Every line of the entries below that mentions "批量移库" is to be copied out.
#### Data supplied ####
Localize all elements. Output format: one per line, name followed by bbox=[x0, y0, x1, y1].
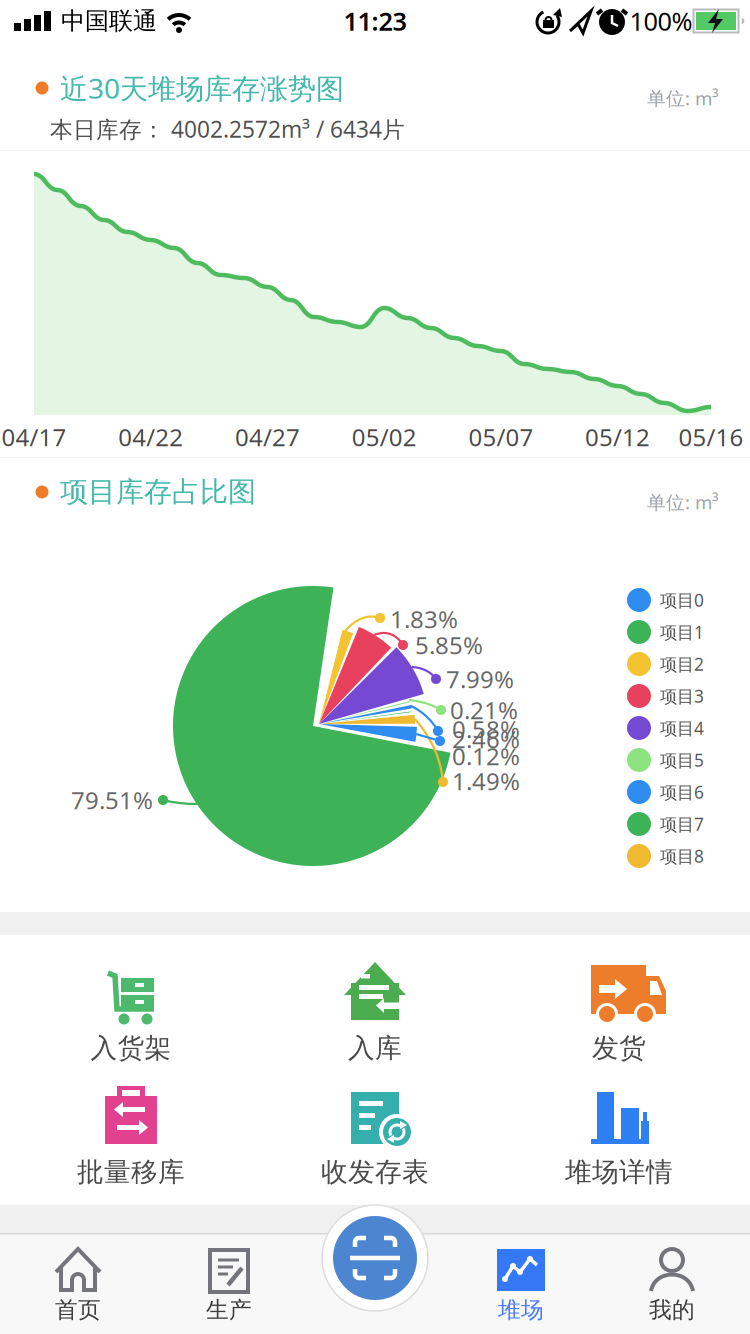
staticText: 项目0 bbox=[660, 588, 704, 612]
button[interactable]: 我的 bbox=[612, 1235, 732, 1334]
staticText: 05/07 bbox=[468, 421, 533, 453]
staticText: 2.46% bbox=[452, 723, 520, 755]
button[interactable]: 生产 bbox=[169, 1235, 289, 1334]
staticText: 中国联通 bbox=[61, 6, 157, 36]
staticText: 单位: m³ bbox=[647, 86, 719, 110]
staticText: 05/02 bbox=[352, 421, 417, 453]
staticText: 0.21% bbox=[450, 694, 518, 726]
staticText: 收发存表 bbox=[321, 1156, 429, 1188]
staticText: 项目6 bbox=[660, 780, 704, 804]
staticText: 项目4 bbox=[660, 716, 704, 740]
staticText: 04/22 bbox=[118, 421, 183, 453]
staticText: 首页 bbox=[55, 1296, 101, 1324]
staticText: 项目3 bbox=[660, 684, 704, 708]
staticText: 生产 bbox=[206, 1296, 252, 1324]
button[interactable]: 堆场 bbox=[461, 1235, 581, 1334]
staticText: 项目1 bbox=[660, 620, 704, 644]
button[interactable]: 收发存表 bbox=[275, 1077, 475, 1207]
staticText: 05/12 bbox=[585, 421, 650, 453]
staticText: 5.85% bbox=[415, 629, 483, 661]
staticText: 79.51% bbox=[71, 784, 153, 816]
staticText: 0.58% bbox=[452, 713, 520, 745]
staticText: 11:23 bbox=[344, 4, 406, 38]
staticText: 04/27 bbox=[235, 421, 300, 453]
staticText: 05/16 bbox=[678, 421, 744, 453]
staticText: 入库 bbox=[348, 1032, 402, 1064]
staticText: 项目2 bbox=[660, 652, 704, 676]
staticText: 堆场详情 bbox=[565, 1156, 673, 1188]
staticText: 入货架 bbox=[90, 1032, 172, 1064]
staticText: 近30天堆场库存涨势图 bbox=[60, 69, 344, 107]
staticText: 堆场 bbox=[498, 1296, 544, 1324]
button[interactable]: 批量移库 bbox=[31, 1077, 231, 1207]
staticText: 7.99% bbox=[446, 663, 514, 695]
staticText: 项目8 bbox=[660, 844, 704, 868]
button[interactable]: 首页 bbox=[18, 1235, 138, 1334]
button[interactable]: 入库 bbox=[275, 953, 475, 1083]
staticText: 项目5 bbox=[660, 748, 704, 772]
staticText: 项目库存占比图 bbox=[60, 475, 256, 509]
staticText: 批量移库 bbox=[77, 1156, 185, 1188]
staticText: 项目7 bbox=[660, 812, 704, 836]
staticText: 本日库存： 4002.2572m³ / 6434片 bbox=[50, 114, 405, 144]
staticText: 我的 bbox=[649, 1296, 695, 1324]
button[interactable]: 堆场详情 bbox=[519, 1077, 719, 1207]
staticText: 1.49% bbox=[452, 765, 520, 797]
button[interactable]: 扫码 bbox=[315, 1198, 435, 1318]
button[interactable]: 入货架 bbox=[31, 953, 231, 1083]
staticText: 单位: m³ bbox=[647, 490, 719, 514]
staticText: 04/17 bbox=[2, 421, 66, 453]
staticText: 发货 bbox=[592, 1032, 646, 1064]
staticText: 100% bbox=[630, 4, 692, 38]
button[interactable]: 发货 bbox=[519, 953, 719, 1083]
staticText: 1.83% bbox=[390, 603, 458, 635]
staticText: 0.12% bbox=[452, 740, 520, 772]
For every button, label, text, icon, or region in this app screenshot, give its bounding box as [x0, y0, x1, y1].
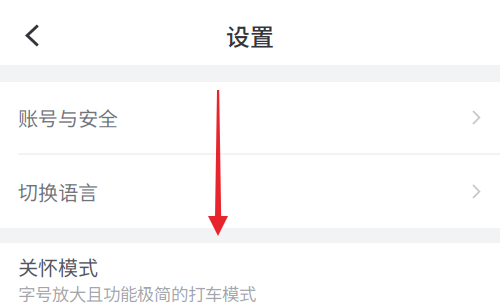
staticText: 切换语言	[18, 177, 98, 206]
button[interactable]: 账号与安全	[0, 82, 500, 153]
staticText: 设置	[226, 18, 274, 53]
staticText: 字号放大且功能极简的打车模式	[18, 281, 256, 305]
button[interactable]: 返回	[0, 6, 65, 64]
button[interactable]: 切换语言	[0, 155, 500, 228]
staticText: 账号与安全	[18, 103, 118, 132]
staticText: 关怀模式	[18, 252, 98, 281]
button[interactable]: 关怀模式	[0, 243, 500, 305]
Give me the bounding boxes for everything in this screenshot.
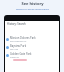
staticText: Revisit or avoid some places xyxy=(16,7,49,10)
staticText: History: Search xyxy=(7,22,26,26)
staticText: Key Ave xyxy=(10,48,18,51)
staticText: 650 Guerrero St xyxy=(10,40,27,43)
button[interactable]: Bayview Park xyxy=(5,43,59,51)
staticText: Mission Dolores Park xyxy=(10,36,36,40)
staticText: Bayview Park xyxy=(10,44,27,48)
staticText: Fulton St xyxy=(10,56,20,59)
staticText: See history xyxy=(21,1,44,6)
button[interactable]: Golden Gate Park xyxy=(5,51,59,59)
button[interactable]: Mission Dolores Park xyxy=(5,35,59,43)
staticText: Golden Gate Park xyxy=(10,52,32,56)
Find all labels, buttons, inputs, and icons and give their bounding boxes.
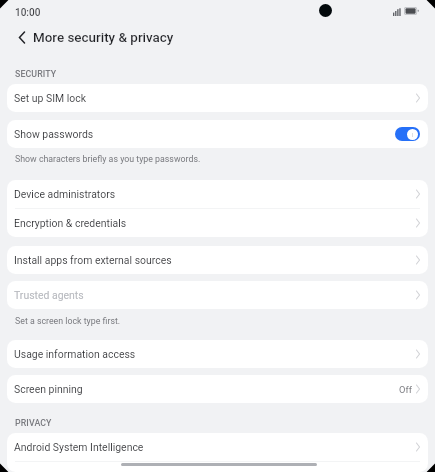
button[interactable]: Show passwords	[7, 120, 428, 148]
staticText: Install apps from external sources	[14, 254, 172, 266]
staticText: SECURITY	[15, 69, 57, 79]
staticText: More security & privacy	[33, 30, 174, 46]
button[interactable]: Set up SIM lock	[7, 84, 428, 112]
button[interactable]: Back	[8, 23, 36, 51]
button[interactable]: Screen pinning	[7, 375, 428, 403]
button[interactable]: Device administrators	[7, 180, 428, 208]
staticText: Show characters briefly as you type pass…	[15, 154, 201, 164]
staticText: Encryption & credentials	[14, 217, 127, 229]
staticText: Device administrators	[14, 188, 116, 200]
button[interactable]: Usage information access	[7, 340, 428, 368]
staticText: Screen pinning	[14, 383, 83, 395]
button[interactable]: Install apps from external sources	[7, 246, 428, 274]
staticText: Android System Intelligence	[14, 441, 144, 453]
button[interactable]: Android System Intelligence	[7, 433, 428, 461]
staticText: Set up SIM lock	[14, 92, 86, 104]
button[interactable]: Encryption & credentials	[7, 209, 428, 237]
button[interactable]	[7, 462, 428, 472]
staticText: Trusted agents	[14, 289, 84, 301]
staticText: Set a screen lock type first.	[15, 316, 121, 326]
staticText: Usage information access	[14, 348, 136, 360]
staticText: 10:00	[15, 7, 41, 19]
staticText: PRIVACY	[15, 418, 52, 428]
button[interactable]: Trusted agents	[7, 281, 428, 309]
staticText: Show passwords	[14, 128, 94, 140]
staticText: Off	[399, 384, 412, 395]
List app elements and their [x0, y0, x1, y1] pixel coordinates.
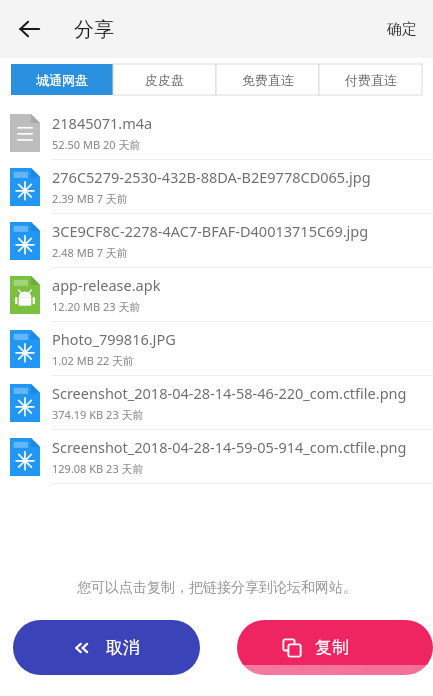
####
#### [Response to the task]
button[interactable]: 批量移库 bbox=[31, 1077, 231, 1207]
staticText: 批量移库 bbox=[77, 1156, 185, 1188]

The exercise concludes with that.